Records for the task |
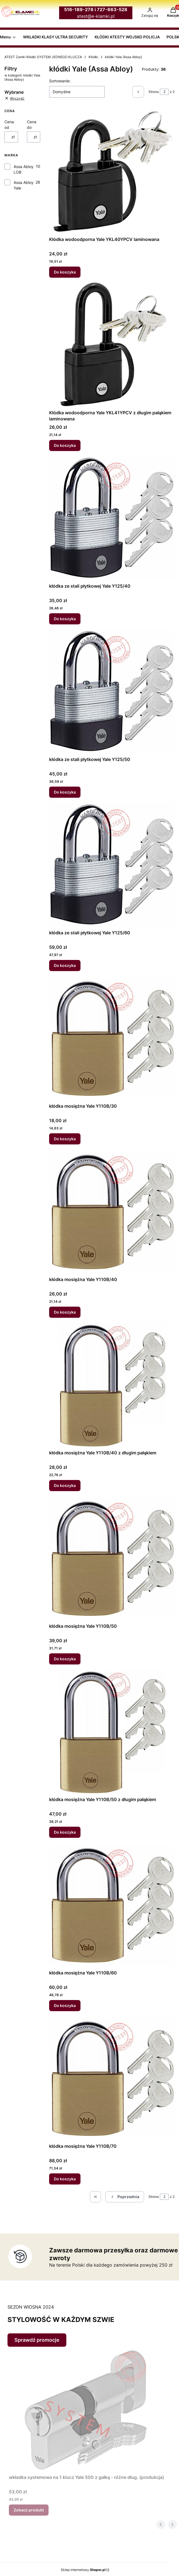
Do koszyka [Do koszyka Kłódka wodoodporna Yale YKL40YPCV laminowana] (65, 272)
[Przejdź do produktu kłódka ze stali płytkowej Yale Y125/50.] (112, 691)
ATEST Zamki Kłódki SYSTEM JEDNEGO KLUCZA (43, 57)
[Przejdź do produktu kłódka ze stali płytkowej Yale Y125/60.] (112, 864)
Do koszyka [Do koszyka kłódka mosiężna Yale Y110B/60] (65, 2005)
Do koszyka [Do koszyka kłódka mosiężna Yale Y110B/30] (65, 1138)
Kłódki (93, 57)
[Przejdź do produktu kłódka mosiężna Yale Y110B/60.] (112, 1904)
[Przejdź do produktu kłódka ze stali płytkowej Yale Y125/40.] (112, 518)
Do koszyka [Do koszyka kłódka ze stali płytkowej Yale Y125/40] (65, 618)
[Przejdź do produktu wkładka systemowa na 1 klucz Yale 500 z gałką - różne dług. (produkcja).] (86, 2409)
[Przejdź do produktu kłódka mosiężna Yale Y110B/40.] (112, 1211)
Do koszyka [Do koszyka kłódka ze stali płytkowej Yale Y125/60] (65, 965)
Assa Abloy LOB (24, 169)
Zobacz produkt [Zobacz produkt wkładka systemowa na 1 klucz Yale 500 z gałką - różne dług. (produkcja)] (29, 2510)
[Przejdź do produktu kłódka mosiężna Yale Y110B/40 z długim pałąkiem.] (112, 1384)
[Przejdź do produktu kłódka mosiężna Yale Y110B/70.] (112, 2078)
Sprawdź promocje (36, 2340)
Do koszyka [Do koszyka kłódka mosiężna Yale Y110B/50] (65, 1658)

Brief | Reproduce the full listing faithfully, but do not carry over any pictures.

Expected output |
Do koszyka [Do koszyka Kłódka wodoodporna Yale YKL40YPCV laminowana] (65, 272)
[Przejdź do produktu kłódka ze stali płytkowej Yale Y125/50.] (112, 691)
ATEST Zamki Kłódki SYSTEM JEDNEGO KLUCZA (43, 57)
[Przejdź do produktu kłódka ze stali płytkowej Yale Y125/60.] (112, 864)
Do koszyka [Do koszyka kłódka mosiężna Yale Y110B/60] (65, 2005)
Do koszyka [Do koszyka kłódka mosiężna Yale Y110B/30] (65, 1138)
Kłódki (93, 57)
[Przejdź do produktu kłódka mosiężna Yale Y110B/60.] (112, 1904)
[Przejdź do produktu kłódka ze stali płytkowej Yale Y125/40.] (112, 518)
Do koszyka [Do koszyka kłódka ze stali płytkowej Yale Y125/40] (65, 618)
[Przejdź do produktu wkładka systemowa na 1 klucz Yale 500 z gałką - różne dług. (produkcja).] (86, 2409)
[Przejdź do produktu kłódka mosiężna Yale Y110B/40.] (112, 1211)
Do koszyka [Do koszyka kłódka ze stali płytkowej Yale Y125/60] (65, 965)
Assa Abloy LOB (24, 169)
Zobacz produkt [Zobacz produkt wkładka systemowa na 1 klucz Yale 500 z gałką - różne dług. (produkcja)] (29, 2510)
[Przejdź do produktu kłódka mosiężna Yale Y110B/40 z długim pałąkiem.] (112, 1384)
[Przejdź do produktu kłódka mosiężna Yale Y110B/70.] (112, 2078)
Sprawdź promocje (36, 2340)
Do koszyka [Do koszyka kłódka mosiężna Yale Y110B/50] (65, 1658)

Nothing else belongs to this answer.